> [Required work]: Only a single number is expected: how many lines of the data hold the word "Воронеж".

> [Source information]:
********************

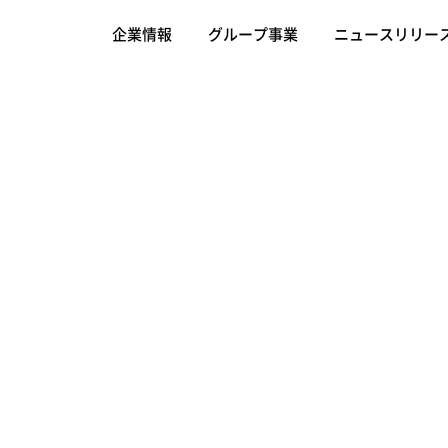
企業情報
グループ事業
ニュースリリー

********************

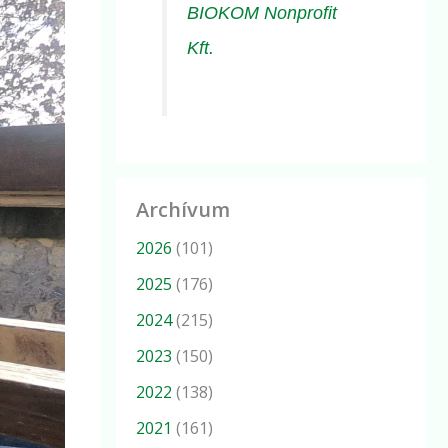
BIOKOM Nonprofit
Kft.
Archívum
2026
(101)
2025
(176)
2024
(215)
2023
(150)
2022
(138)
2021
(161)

********************

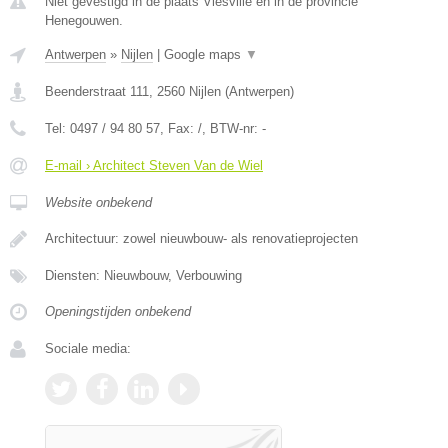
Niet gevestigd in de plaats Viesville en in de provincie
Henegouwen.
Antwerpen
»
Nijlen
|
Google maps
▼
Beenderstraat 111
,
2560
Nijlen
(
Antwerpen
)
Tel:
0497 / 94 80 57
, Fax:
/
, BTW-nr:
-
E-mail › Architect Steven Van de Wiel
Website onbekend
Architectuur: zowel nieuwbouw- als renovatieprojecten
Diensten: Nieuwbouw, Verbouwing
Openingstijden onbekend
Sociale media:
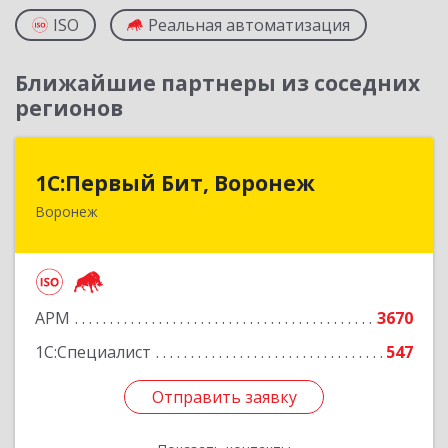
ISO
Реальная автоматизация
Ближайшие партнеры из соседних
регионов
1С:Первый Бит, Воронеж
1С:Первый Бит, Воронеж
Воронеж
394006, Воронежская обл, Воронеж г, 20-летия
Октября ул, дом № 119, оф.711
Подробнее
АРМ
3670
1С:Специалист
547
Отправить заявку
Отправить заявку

********************

> [Solved problem]: 4